Он сознавал, что, наверное, не смог облечь в единственно возможные слова открывшуюся ему истину. В то же время ему самому она объясняла если не все происходящее, то, по крайней мере, самую значительную и самую важную его часть. Творец сам страдает от необходимости допустить в мир зло – но, сострадая и соболезнуя Своему творению, Он ясно видит грядущее очищение всех, видит новую землю и новое небо, где каждый с поклоном молвит каждому: «Прости меня, брат, коли согрешил я пред Богом и пред тобою». Во всем Евангелии Христос, может быть, не произносил ничего более потрясающего, чем вот это: прости им, Отец, ибо не знают, что делают. Не знают! Как рыба не знает, что вода – это вода, так и те, кто вырос во зле, не знают, что это – зло. И кто вырос в грехе, не знает, что это – грех. И кто с юных, а то и младенческих ногтей отравлен ненавистью, тот никогда не поймет, что к людям можно относиться с любовью. Нет виноватых, упрямо повторил он, есть несчастные. И я несчастен, и Россия несчастна, и мир несчастен, ибо даже если слышал, то не ужаснулся, что лежит во грехе.
– А твой брат, Николай? – шептала рядом тень, в которой о. Петр, приглядевшись, узнал своего соузника-епископа с Соловков. – А тот охранник пьяный, от скуки убивший отца диакона? И тебя чуть не пристреливший? А старший лейтенант, тебе нос сломавший? А волчонок? Все они?
– Если уж кто виноват, что они такие, то это – мы.
– Я?! – и возмущенно, и жалобно вскрикнул епископ. – Они меня убили, а я виноват?!

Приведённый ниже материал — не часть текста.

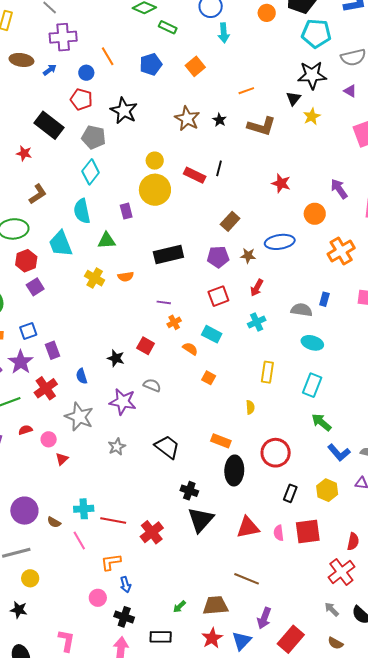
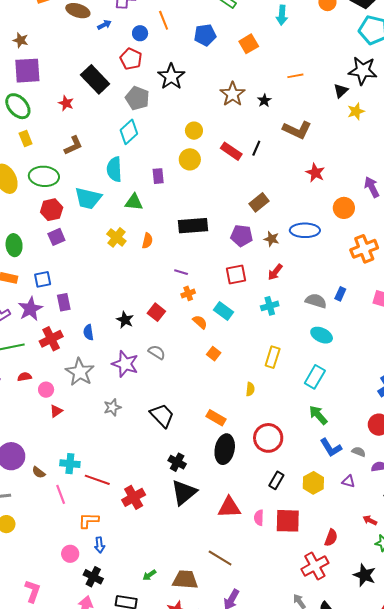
brown L-shape: (261, 126) -> (297, 130), moved
yellow circle: (155, 190) -> (190, 159), size x0.7
cyan trapezoid: (60, 244) -> (88, 198), turned -64
orange semicircle: (126, 277) -> (147, 241), turned -77

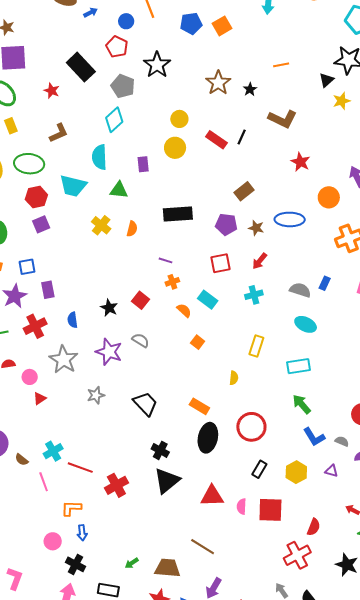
orange square: (249, 44) -> (222, 26), moved
cyan rectangle: (315, 377) -> (298, 366), turned 50
cyan cross: (70, 464) -> (53, 451), turned -36

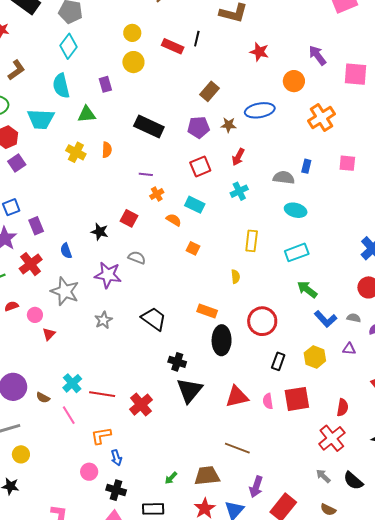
black rectangle: (178, 214) -> (149, 126), turned 40

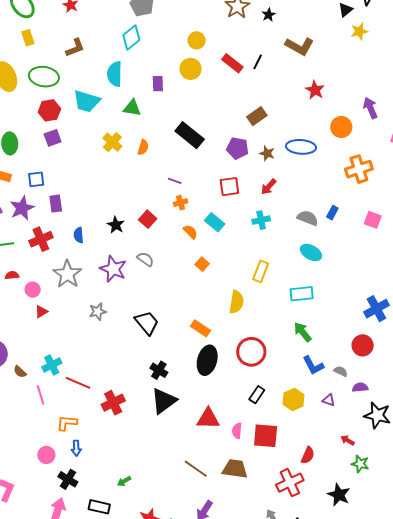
yellow semicircle: (236, 277) -> (236, 302), size x1.6
brown trapezoid: (207, 476) -> (235, 469), moved

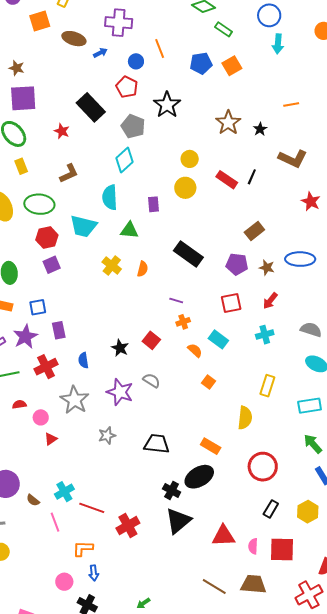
black trapezoid: (147, 323) -> (157, 444), turned -40
black ellipse: (207, 360) -> (199, 477), moved, turned 48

– Или неведомо тебе, владыко святый, – ласково шептал ему о. Петр, – что в Богом созданном мире есть нечто, не имеющее очевидных ответов. Истина нашей веры соткана из противоположностей. В ней смерть может означать жизнь, а жизнь – смерть; изощренная мудрость отступает перед неискушенной наивностью; прощение встает на место обвинения, казалось бы, даже самого справедливого… И где вины как таковой нет вообще, а есть пока еще владеющая людьми губительная слепота. На этом кончим. Я пришел. Вижу крест впереди и возле него поджидающих меня солдат.
3
– Ну, – спросил Николай, – очухался? Прибери тут, – указал он сопровождавшему его волчонку на лужицу крови, загустевающую на серой жести столешницы. – Очнулся, я спрашиваю?
Младший лейтенант Акинфеев, волчонок, маленький, ушастый и землисто-бледный, возил тряпкой по столу.
– Чище, чище! – прикрикнул Николай, сел и закурил папиросу. – Говорить будешь?
Отец Петр шевельнулся и застонал. Все его тело было сплошной раной. Горела голова, будто обложенная только что вынутыми из печи пылающими углями, жгло лицо, яростные вспышки боли из носа проникали куда-то в глубину лба, правый глаз заплыл и не открывался. При каждом толчке сердца словно острая игла входила и насквозь пронзала его. Солоноватый вкус крови стоял во рту. Кровь запеклась и на губах, и он смог только пошевелить ими. Волчонок догадался.
– Пить просит!
– Ну дай, пусть хлебнет, – кивнул Николай.
Немощной рукой о. Петр едва удержал кружку с водой.
Акинфеев приподнял его и посадил спиной к стене.
– Пей, что ли… – буркнул он.
С помощью волчонка о. Петр смочил губы, потом глотнул.
– Говорить будешь? – снова спросил младшенький.
Отец Петр глотнул еще.
– Забери у него кружку! Третий и последний раз тебя спрашиваю: говорить будешь?!
– Яко Аз на раны готов и болезнь Моя предо Мною есть выну, – едва слышно промолвил о. Петр.
– Что ты там бормочешь?! – младшенький со злобой пригасил папиросу в чугунный женский зад. – А-а… Словеса повторяешь… Я их наслушался досыта. Другое мне от тебя нужно.
– Я тебя прощаю, – ясно выговорил о. Петр.
– А я с тобой прощаюсь, – Николай встал и резким движением оправил гимнастерку. – Прощай, братец. Кланяйся там, кого увидишь. А ты, – обернулся он к Акинфееву, – вызывай команду. Проследишь и мне доложишь.
Его окружили, подняли, подхватили под руки и повели. Свеча перед ним догорала, он понял, что жизнь кончилась.
Свершилось.
Он лишь успел сказать лейтенанту Акинфееву, недоростку и волчонку: «Прости».